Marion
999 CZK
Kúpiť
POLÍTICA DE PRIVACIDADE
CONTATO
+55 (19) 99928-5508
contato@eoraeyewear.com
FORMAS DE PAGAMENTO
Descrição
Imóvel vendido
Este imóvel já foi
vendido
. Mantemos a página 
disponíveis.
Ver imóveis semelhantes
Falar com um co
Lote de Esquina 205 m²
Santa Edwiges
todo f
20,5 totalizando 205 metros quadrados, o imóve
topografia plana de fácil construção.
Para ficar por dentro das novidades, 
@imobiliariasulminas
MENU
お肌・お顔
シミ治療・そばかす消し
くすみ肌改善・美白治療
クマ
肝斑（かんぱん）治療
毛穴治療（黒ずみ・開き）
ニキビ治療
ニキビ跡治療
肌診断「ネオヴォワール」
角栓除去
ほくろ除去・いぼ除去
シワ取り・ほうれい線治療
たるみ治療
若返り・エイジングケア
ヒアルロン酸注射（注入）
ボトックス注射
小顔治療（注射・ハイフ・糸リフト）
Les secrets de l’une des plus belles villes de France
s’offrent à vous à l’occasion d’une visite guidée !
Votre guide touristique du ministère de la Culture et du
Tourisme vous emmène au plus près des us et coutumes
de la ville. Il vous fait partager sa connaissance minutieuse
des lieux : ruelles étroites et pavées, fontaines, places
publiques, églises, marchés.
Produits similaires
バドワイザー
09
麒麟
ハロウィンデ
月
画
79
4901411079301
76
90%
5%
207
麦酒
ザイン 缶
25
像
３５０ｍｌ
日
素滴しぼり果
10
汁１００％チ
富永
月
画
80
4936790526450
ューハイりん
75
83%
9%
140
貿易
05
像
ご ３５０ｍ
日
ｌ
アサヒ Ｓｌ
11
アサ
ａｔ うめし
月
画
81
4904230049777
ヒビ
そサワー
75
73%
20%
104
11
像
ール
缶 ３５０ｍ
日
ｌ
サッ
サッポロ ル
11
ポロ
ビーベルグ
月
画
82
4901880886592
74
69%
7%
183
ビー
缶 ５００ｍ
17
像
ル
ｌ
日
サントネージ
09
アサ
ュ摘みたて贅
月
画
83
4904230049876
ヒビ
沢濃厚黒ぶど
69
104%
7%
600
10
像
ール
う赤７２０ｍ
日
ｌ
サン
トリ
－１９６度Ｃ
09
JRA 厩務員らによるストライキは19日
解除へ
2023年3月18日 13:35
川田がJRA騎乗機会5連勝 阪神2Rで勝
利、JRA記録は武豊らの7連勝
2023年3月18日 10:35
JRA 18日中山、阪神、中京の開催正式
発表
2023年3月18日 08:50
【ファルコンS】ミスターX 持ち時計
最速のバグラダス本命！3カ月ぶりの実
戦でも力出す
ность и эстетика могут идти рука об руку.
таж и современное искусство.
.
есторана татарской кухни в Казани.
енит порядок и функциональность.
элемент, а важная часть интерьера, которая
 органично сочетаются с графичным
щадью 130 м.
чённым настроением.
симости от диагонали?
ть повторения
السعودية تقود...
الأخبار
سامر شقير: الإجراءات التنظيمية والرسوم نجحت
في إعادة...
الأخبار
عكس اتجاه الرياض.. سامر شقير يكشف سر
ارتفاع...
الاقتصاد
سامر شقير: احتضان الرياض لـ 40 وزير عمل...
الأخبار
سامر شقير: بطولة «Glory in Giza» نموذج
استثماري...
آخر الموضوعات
----------------------------------------
### Work item
Pick every line of the data that includes the string "plus".

### Exercise response
Les secrets de l’une des plus belles villes de France
Tourisme vous emmène au plus près des us et coutumes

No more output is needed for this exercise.